NCR received a letter from Msgr. Hugh G Connolly, president of Saint Patrick’s College Maynooth, the national seminary of Ireland. Msgr. Connolly objected to a web column by Eugene Kennedy, which was posted to our website Jan. 19. That column is here.
Msgr. Connolly requested the opportunity to respond to Kennedy’s column. To meet that request, I am printing in full Msgr. Connolly’s written statement that gives his account of the changes at the college, which were the focus of Kennedy’s column.
On the question of separating seminarians from lay students, there seems to be have been a lot of fanciful speculation here. For that reason I wish to make it clear that there are absolutely no plans to alter the daily interaction of our clerical and lay students. Indeed Maynooth is proud of the unique formation possibilities for diocesan ministry provided by the location of the seminary at the heart of a university campus. It is only right however that resident seminarians should have an appropriate residential space to themselves where they can retire from the busyness of campus life and share their prayer and other key formational commitments together in an atmosphere of quiet and calm.
Seminarians at Saint Patrick's College Maynooth live in a healthy environment where they share dav-¬time facilities with their lay student colleagues. There are no projects to change any of this. While in the past seminaries were seen to be somewhat cloistered places, the environment at Maynooth today is very different. The decision by the Trustees { Our Management Board }to open the college to a broader student body almost four decades ago means that the seminary is now at the heart of a bustling and busy university campus. While this can have some disadvantages in terms of the need for occasional peace and calm notably during retreats and days of recollection, the benefits in the area of human development are considerable.
Seminarians, whether in their early years in Philosophy and Arts at National University of Ireland Maynooth or in their later theological studies at the Pontifical University share their lecture halls and tutorial sessions and library with lay students. They are exposed to a broad range of ideas from a wide-ranging and diverse array of faculty members both male and female.
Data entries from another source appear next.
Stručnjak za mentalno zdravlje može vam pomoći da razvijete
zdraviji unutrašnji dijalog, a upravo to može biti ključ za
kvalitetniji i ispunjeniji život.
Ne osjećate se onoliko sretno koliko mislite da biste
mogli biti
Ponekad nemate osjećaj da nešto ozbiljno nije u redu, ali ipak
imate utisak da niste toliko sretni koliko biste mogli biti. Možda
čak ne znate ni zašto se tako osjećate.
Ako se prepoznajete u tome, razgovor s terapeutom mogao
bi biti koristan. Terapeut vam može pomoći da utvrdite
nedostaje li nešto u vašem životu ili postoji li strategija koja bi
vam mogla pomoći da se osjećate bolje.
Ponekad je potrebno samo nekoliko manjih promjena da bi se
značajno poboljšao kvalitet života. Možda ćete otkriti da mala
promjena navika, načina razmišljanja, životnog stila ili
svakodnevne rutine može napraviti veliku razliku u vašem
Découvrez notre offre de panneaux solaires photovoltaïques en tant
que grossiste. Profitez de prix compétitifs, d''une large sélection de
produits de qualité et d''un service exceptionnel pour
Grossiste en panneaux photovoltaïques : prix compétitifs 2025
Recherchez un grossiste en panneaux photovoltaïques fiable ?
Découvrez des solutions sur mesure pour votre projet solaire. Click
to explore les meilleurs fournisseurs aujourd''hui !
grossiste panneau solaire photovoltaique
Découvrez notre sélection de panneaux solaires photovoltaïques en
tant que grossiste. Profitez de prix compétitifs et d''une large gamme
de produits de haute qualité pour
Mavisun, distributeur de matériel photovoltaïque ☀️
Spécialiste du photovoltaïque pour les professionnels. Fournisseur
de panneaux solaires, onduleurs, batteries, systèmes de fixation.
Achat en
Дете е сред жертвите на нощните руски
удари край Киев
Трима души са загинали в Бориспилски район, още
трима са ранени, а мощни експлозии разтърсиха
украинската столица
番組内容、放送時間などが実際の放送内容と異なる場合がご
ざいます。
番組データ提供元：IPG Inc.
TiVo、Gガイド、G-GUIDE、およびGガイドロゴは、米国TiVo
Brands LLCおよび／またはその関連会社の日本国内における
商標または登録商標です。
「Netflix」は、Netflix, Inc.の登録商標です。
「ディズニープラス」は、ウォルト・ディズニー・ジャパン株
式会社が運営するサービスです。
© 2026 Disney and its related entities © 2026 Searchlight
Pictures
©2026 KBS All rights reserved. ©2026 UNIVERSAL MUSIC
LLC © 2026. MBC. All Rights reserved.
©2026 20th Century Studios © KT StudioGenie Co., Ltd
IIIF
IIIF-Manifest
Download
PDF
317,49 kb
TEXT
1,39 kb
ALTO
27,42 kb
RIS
This is healthy and welcome. Both male and female support staff works with seminarians. Seminarians may also involve themselves in a wide range of sporting and social clubs and societies in the life of the University. They are sent on pastoral placement to a broad spectrum of field work assignments including hospitals, nursing facilities, drug rehabilitation projects and AIDS victims throughout the local area and on their return attend group sessions facilitated by male and female, lay and cleric adjunct staff.
In this context, the recent refurbishment of the main entrance to the seminary area and the provision of an electronic security door to restrict access to sleeping accommodation between the hours of 9pm and 6am is simply good house-keeping and on a par with the provisions already in place for our residential lay students. While healthy debate on the various models of priestly formation is salutary and wholesome it is regrettable that such a simple and sensible infrastructural adjustment should prompt misinformed, speculative and damaging comment that is injurious to the morale of our hard¬-working staff and students.